## ACTIVITY
Only the pictures should be left out; repeat the rest of the data exactly.

[[ DATA SUPPLIED open ]]

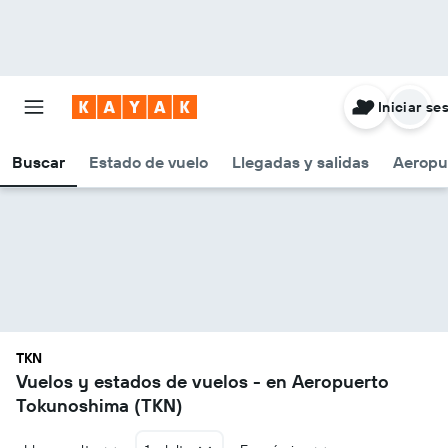
Iniciar se
Buscar
Estado de vuelo
Llegadas y salidas
Aeropu
TKN
Vuelos y estados de vuelos - en Aeropuerto
Tokunoshima (TKN)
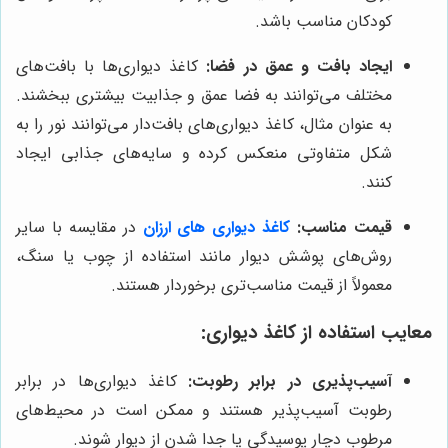
کودکان مناسب باشد.
ایجاد بافت و عمق در فضا:
کاغذ دیواری‌ها با بافت‌های
مختلف می‌توانند به فضا عمق و جذابیت بیشتری ببخشند.
به عنوان مثال، کاغذ دیواری‌های بافت‌دار می‌توانند نور را به
شکل متفاوتی منعکس کرده و سایه‌های جذابی ایجاد
کنند.
قیمت مناسب:
کاغذ دیواری های ارزان
در مقایسه با سایر
روش‌های پوشش دیوار مانند استفاده از چوب یا سنگ،
معمولاً از قیمت مناسب‌تری برخوردار هستند.
معایب استفاده از کاغذ دیواری:
آسیب‌پذیری در برابر رطوبت:
کاغذ دیواری‌ها در برابر
رطوبت آسیب‌پذیر هستند و ممکن است در محیط‌های
مرطوب دچار پوسیدگی یا جدا شدن از دیوار شوند.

[[ DATA SUPPLIED closed ]]

## PROBLEM SOLUTION
Iniciar se
Buscar
Estado de vuelo
Llegadas y salidas
Aeropu
TKN
Vuelos y estados de vuelos - en Aeropuerto
Tokunoshima (TKN)
کودکان مناسب باشد.
ایجاد بافت و عمق در فضا:
کاغذ دیواری‌ها با بافت‌های
مختلف می‌توانند به فضا عمق و جذابیت بیشتری ببخشند.
به عنوان مثال، کاغذ دیواری‌های بافت‌دار می‌توانند نور را به
شکل متفاوتی منعکس کرده و سایه‌های جذابی ایجاد
کنند.
قیمت مناسب:
کاغذ دیواری های ارزان
در مقایسه با سایر
روش‌های پوشش دیوار مانند استفاده از چوب یا سنگ،
معمولاً از قیمت مناسب‌تری برخوردار هستند.
معایب استفاده از کاغذ دیواری:
آسیب‌پذیری در برابر رطوبت:
کاغذ دیواری‌ها در برابر
رطوبت آسیب‌پذیر هستند و ممکن است در محیط‌های
مرطوب دچار پوسیدگی یا جدا شدن از دیوار شوند.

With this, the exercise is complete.